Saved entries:
--
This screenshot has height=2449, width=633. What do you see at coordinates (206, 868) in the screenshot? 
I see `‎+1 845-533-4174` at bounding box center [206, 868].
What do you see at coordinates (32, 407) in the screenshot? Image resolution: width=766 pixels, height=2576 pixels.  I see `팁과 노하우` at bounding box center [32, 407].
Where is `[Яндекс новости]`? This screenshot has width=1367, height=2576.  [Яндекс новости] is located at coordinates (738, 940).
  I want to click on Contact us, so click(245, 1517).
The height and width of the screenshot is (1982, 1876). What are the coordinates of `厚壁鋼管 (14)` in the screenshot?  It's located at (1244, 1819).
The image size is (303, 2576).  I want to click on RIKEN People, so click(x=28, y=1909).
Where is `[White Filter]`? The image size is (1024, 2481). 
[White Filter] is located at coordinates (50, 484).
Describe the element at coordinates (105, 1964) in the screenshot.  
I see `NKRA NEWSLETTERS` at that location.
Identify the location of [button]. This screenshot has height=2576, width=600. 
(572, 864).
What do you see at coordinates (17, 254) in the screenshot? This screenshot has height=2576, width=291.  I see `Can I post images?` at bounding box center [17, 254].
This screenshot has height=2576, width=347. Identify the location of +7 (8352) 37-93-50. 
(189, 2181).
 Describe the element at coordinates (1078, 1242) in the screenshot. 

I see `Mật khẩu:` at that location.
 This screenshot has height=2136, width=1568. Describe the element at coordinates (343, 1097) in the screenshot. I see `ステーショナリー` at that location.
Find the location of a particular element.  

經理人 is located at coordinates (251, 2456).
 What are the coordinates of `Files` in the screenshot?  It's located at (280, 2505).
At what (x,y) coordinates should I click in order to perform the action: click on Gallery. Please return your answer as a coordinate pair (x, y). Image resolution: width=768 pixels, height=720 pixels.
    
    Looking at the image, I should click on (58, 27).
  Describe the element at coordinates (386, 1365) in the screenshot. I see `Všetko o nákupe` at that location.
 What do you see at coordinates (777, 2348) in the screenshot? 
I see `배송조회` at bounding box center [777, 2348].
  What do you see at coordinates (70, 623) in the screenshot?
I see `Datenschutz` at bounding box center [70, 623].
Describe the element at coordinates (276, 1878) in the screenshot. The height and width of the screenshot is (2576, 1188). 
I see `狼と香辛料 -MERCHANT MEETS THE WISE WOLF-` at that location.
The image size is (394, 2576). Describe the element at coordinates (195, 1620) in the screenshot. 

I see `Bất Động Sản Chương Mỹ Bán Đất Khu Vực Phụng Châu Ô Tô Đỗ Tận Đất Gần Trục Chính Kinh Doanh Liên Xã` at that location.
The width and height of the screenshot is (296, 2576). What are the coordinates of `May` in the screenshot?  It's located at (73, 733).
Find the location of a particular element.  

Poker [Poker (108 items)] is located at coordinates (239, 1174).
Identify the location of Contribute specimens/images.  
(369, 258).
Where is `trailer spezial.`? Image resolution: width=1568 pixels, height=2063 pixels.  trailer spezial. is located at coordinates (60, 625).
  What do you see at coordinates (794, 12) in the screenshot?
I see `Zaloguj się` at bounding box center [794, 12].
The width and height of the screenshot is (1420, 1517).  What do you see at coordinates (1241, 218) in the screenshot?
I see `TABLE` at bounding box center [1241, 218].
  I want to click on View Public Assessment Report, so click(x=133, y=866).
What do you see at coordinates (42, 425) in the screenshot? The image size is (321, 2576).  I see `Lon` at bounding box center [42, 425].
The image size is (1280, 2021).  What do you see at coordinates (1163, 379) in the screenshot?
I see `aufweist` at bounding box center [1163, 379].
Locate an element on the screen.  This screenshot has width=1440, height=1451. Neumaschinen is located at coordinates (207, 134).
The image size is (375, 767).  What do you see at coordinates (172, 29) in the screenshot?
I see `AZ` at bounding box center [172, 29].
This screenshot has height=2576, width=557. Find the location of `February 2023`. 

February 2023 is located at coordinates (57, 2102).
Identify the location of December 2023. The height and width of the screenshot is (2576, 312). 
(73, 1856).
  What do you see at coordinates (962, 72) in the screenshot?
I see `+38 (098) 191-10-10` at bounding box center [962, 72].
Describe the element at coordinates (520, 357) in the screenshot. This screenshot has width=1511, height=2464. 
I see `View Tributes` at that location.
--
YOUR INSTRUCTIONS. Output only the lines from the one holding "Identify the location of December" through the last line above, exactly as they appear.

REPLY.
Identify the location of December 2023. The height and width of the screenshot is (2576, 312). 
(73, 1856).
  What do you see at coordinates (962, 72) in the screenshot?
I see `+38 (098) 191-10-10` at bounding box center [962, 72].
Describe the element at coordinates (520, 357) in the screenshot. This screenshot has width=1511, height=2464. 
I see `View Tributes` at that location.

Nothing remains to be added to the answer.